▶ WORK ORDER: If a line in the data below includes the string "Anlaş", please return a copy of it.

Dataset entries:
------------------------------

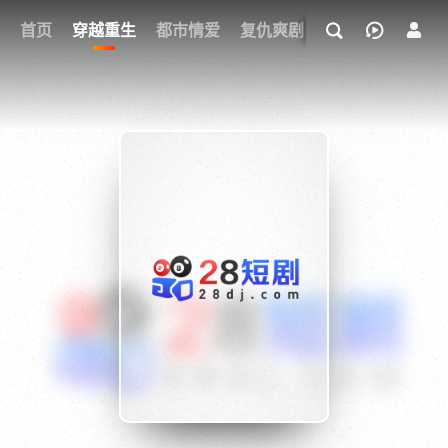
我的观影记录
首页
穿越重生
都市情爱
复仇爽剧
玄幻武侠
奇幻
{if condition="$obj.vod_points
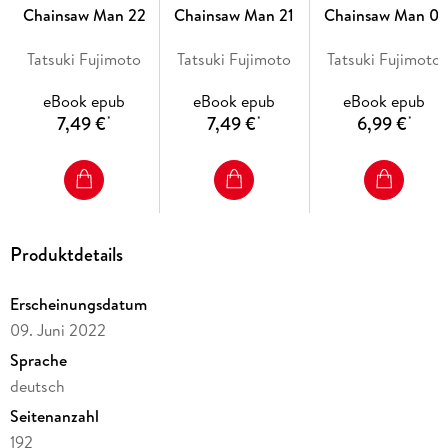
Chainsaw Man 22
Chainsaw Man 21
Chainsaw Man 01
"Blutig, lustig und actiongeladen."
Tatsuki Fujimoto
Tatsuki Fujimoto
Tatsuki Fujimoto
eBook epub
eBook epub
eBook epub
- Manga Passion.
7,49 €
7,49 €
6,99 €
*
*
*
--- Dieses spezielle E-Book-Format kann auf allen aktuelleren
Tablets und Geräten mit Zoomfunktion gelesen werden. Dein
Leseprogramm sollte die Darstellung von Fixed-Image-E-Books im
Produktdetails
EPUB3- oder mobi/KF8-Format unterstützen. Weitere
Informationen findest du auf der Homepage von Egmont Manga.
Erscheinungsdatum
---
09. Juni 2022
Sprache
deutsch
Seitenanzahl
192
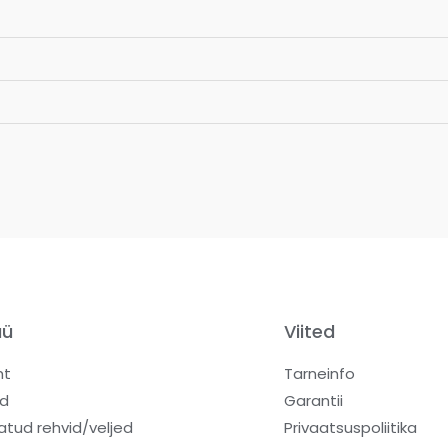
üü
Viited
ht
Tarneinfo
d
Garantii
atud rehvid/veljed
Privaatsuspoliitika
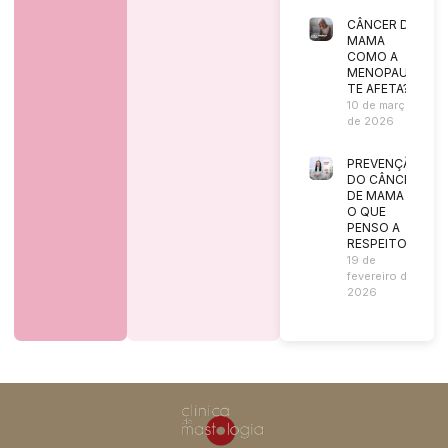
CÂNCER DE
MAMA
COMO A
MENOPAUSA
TE AFETA?
10 de março
de 2026
PREVENÇÃO
DO CÂNCER
DE MAMA |
O QUE
PENSO A
RESPEITO?
19 de
fevereiro de
2026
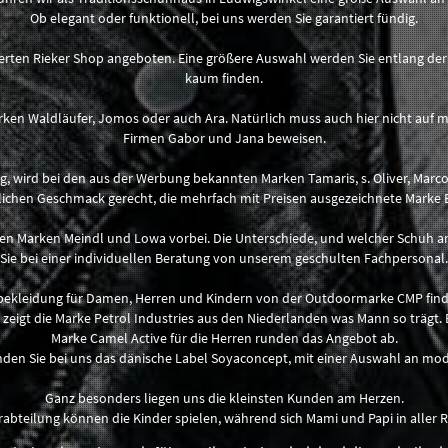
Ob elegant oder funktionell, bei uns werden Sie garantiert fündig.
ierten Rieker Shop angeboten. Eine größere Auswahl werden Sie entlang de
kaum finden.
en Waldläufer, Jomos oder auch Ara. Natürlich muss auch hier nicht auf m
Firmen Gabor und Jana beweisen.
 wird bei den aus der Werbung bekannten Marken Tamaris, s. Oliver, Marco
chen Geschmack gerecht, die mehrfach mit Preisen ausgezeichnete Marke B
en Marken Meindl und Lowa vorbei. Die Unterschiede, und welcher Schuh am
Sie bei einer individuellen Beratung von unserem geschulten Fachpersonal.
ekleidung für Damen, Herren und Kindern von der Outdoormarke CMP finde
n zeigt die Marke Petrol Industries aus den Niederlanden was Mann so trägt. 
Marke Camel Active für die Herren runden das Angebot ab.
den Sie bei uns das dänische Label Soyaconcept, mit einer Auswahl an mo
Ganz besonders liegen uns die kleinsten Kunden am Herzen.
erabteilung können die Kinder spielen, während sich Mami und Papi in alle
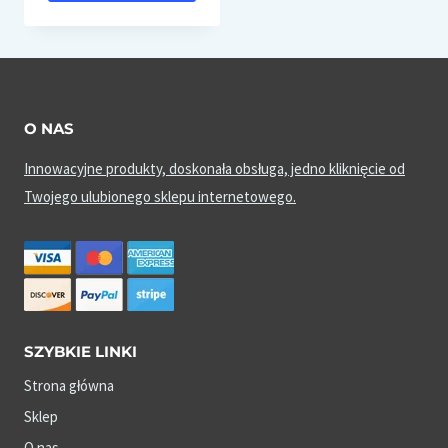
O NAS
Innowacyjne produkty, doskonała obsługa, jedno kliknięcie od
Twojego ulubionego sklepu internetowego.
SZYBKIE LINKI
Strona główna
Sklep
O nas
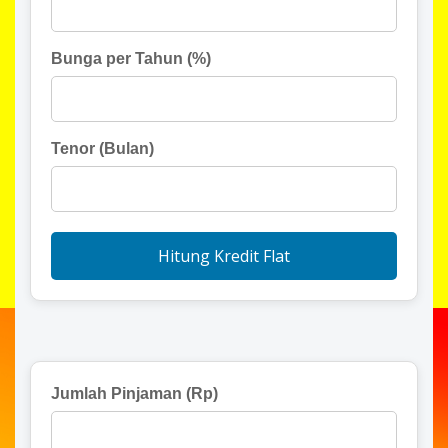
Bunga per Tahun (%)
Tenor (Bulan)
Hitung Kredit Flat
Jumlah Pinjaman (Rp)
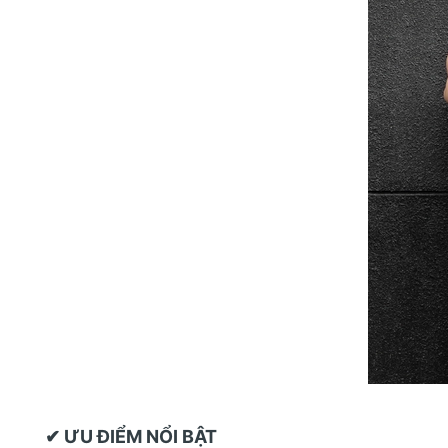
✔ ƯU ĐIỂM NỔI BẬT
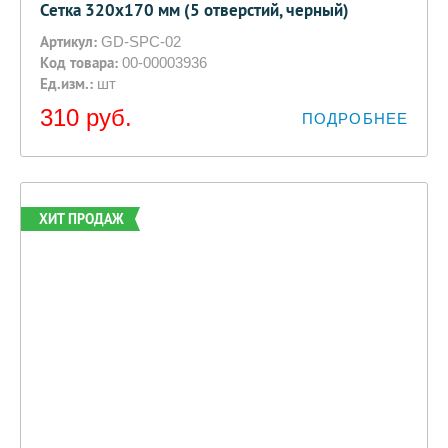
Сетка 320х170 мм (5 отверстий, черный)
Артикул:
GD-SPC-02
Код товара:
00-00003936
Ед.изм.:
шт
310
руб.
ПОДРОБНЕЕ
ХИТ ПРОДАЖ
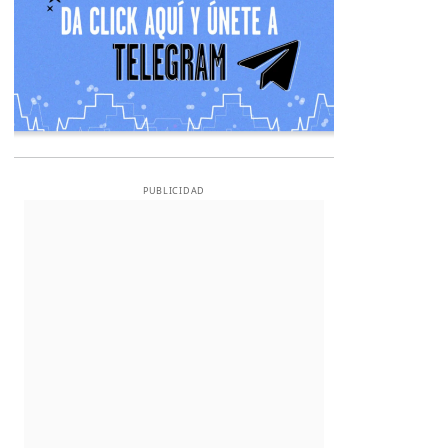
PUBLICIDAD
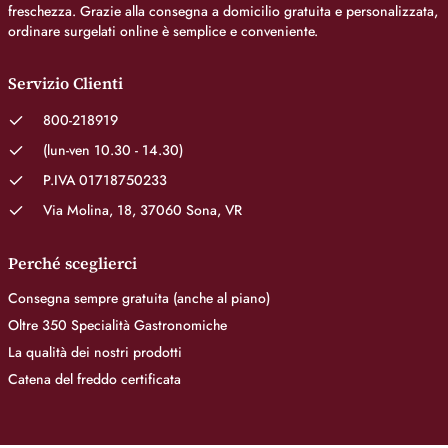
freschezza. Grazie alla consegna a domicilio gratuita e personalizzata,
ordinare surgelati online è semplice e conveniente.
Servizio Clienti
800-218919
(lun-ven 10.30 - 14.30)
P.IVA 01718750233
Via Molina, 18, 37060 Sona, VR
Perché sceglierci
Consegna sempre gratuita (anche al piano)
Oltre 350 Specialità Gastronomiche
La qualità dei nostri prodotti
Catena del freddo certificata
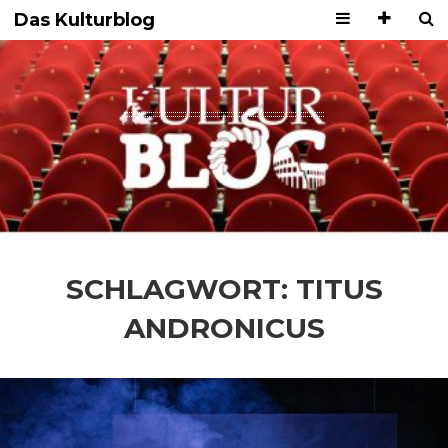
Das Kulturblog
SCHLAGWORT:
TITUS
ANDRONICUS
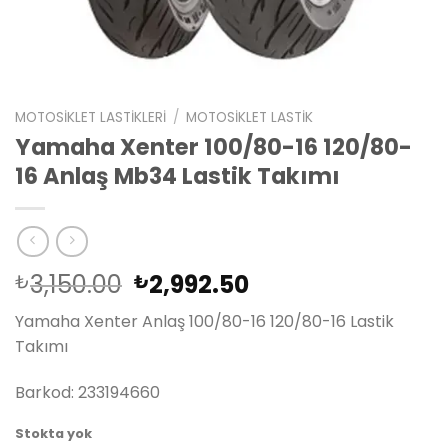
MOTOSIKLET LASTIKLERI
/
MOTOSIKLET LASTIK
Yamaha Xenter 100/80-16 120/80-
16 Anlaş Mb34 Lastik Takımı
Orijinal
Şu
3,150.00
2,992.50
₺
₺
fiyat:
andaki
Yamaha Xenter Anlaş 100/80-16 120/80-16 Lastik
₺3,150.00.
fiyat:
Takımı
₺2,992.50.
Barkod: 233194660
Stokta yok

------------------------------

▶ ANSWER TO THE PROBLEM:
16 Anlaş Mb34 Lastik Takımı
Yamaha Xenter Anlaş 100/80-16 120/80-16 Lastik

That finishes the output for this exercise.